Computational Methods for Probabilistic Inference of Sector Congestion in Air Traffic Management
This work addresses computational challenges in air traffic management for realistic simulations, though it appears incremental as it compares existing methods on a specific model.
The paper tackles the problem of computing expected cost functions from a probabilistic model of air traffic flow and capacity management, comparing Clenshaw-Curtis quadrature to tailored Monte-Carlo algorithms. The results show that both approaches have comparable performance for computing expected costs of delay and congestion, with Monte-Carlo being more sensitive to uncertainty but providing on-demand accuracy.

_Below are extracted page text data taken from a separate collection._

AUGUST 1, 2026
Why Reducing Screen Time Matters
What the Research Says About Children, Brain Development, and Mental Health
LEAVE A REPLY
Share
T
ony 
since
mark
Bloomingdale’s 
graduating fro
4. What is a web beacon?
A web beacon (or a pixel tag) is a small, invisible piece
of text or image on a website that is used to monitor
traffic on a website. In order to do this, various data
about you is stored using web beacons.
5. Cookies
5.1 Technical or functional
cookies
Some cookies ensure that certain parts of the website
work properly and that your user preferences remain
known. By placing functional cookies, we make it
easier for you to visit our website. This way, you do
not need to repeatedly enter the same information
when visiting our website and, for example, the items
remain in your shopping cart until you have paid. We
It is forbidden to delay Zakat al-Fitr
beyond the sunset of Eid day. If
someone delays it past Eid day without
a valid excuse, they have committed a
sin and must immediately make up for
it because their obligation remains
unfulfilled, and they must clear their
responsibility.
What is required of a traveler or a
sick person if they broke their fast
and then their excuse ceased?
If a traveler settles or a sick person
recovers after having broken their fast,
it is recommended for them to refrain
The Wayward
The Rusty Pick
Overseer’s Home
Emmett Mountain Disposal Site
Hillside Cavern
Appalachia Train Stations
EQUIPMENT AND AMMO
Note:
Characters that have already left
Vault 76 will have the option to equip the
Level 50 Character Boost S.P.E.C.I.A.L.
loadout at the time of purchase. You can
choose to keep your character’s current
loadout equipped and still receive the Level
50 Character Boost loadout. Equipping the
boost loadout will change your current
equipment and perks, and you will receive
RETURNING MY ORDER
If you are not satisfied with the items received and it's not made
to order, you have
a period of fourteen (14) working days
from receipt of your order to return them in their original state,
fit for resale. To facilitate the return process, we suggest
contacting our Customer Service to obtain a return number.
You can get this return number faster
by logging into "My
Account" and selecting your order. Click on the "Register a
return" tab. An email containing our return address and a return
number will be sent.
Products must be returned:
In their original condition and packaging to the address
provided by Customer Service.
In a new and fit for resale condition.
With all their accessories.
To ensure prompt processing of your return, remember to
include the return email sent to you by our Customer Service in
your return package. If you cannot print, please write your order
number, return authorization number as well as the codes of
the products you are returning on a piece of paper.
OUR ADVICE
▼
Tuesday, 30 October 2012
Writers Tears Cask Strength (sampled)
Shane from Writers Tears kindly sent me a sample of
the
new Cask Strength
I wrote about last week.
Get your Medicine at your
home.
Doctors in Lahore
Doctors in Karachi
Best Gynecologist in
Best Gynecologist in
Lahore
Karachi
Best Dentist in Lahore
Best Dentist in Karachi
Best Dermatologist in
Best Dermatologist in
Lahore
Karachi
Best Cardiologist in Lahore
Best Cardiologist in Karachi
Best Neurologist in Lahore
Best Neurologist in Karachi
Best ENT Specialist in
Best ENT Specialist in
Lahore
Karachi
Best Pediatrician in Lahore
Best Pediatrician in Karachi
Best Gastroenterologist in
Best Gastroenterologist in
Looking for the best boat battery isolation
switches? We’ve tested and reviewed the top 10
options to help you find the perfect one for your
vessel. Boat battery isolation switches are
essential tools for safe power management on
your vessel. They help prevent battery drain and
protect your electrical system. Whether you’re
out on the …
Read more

This article addresses the issue of computing the expected cost functions from a probabilistic model of the air traffic flow and capacity management. The Clenshaw-Curtis quadrature is compared to Monte-Carlo algorithms defined specifically for this problem. By tailoring the algorithms to this model, we reduce the computational burden in order to simulate real instances. The study shows that the Monte-Carlo algorithm is more sensible to the amount of uncertainty in the system, but has the advantage to return a result with the associated accuracy on demand. The performances for both approaches are comparable for the computation of the expected cost of delay and the expected cost of congestion. Finally, this study shows some evidences that the simulation of the proposed probabilistic model is tractable for realistic instances.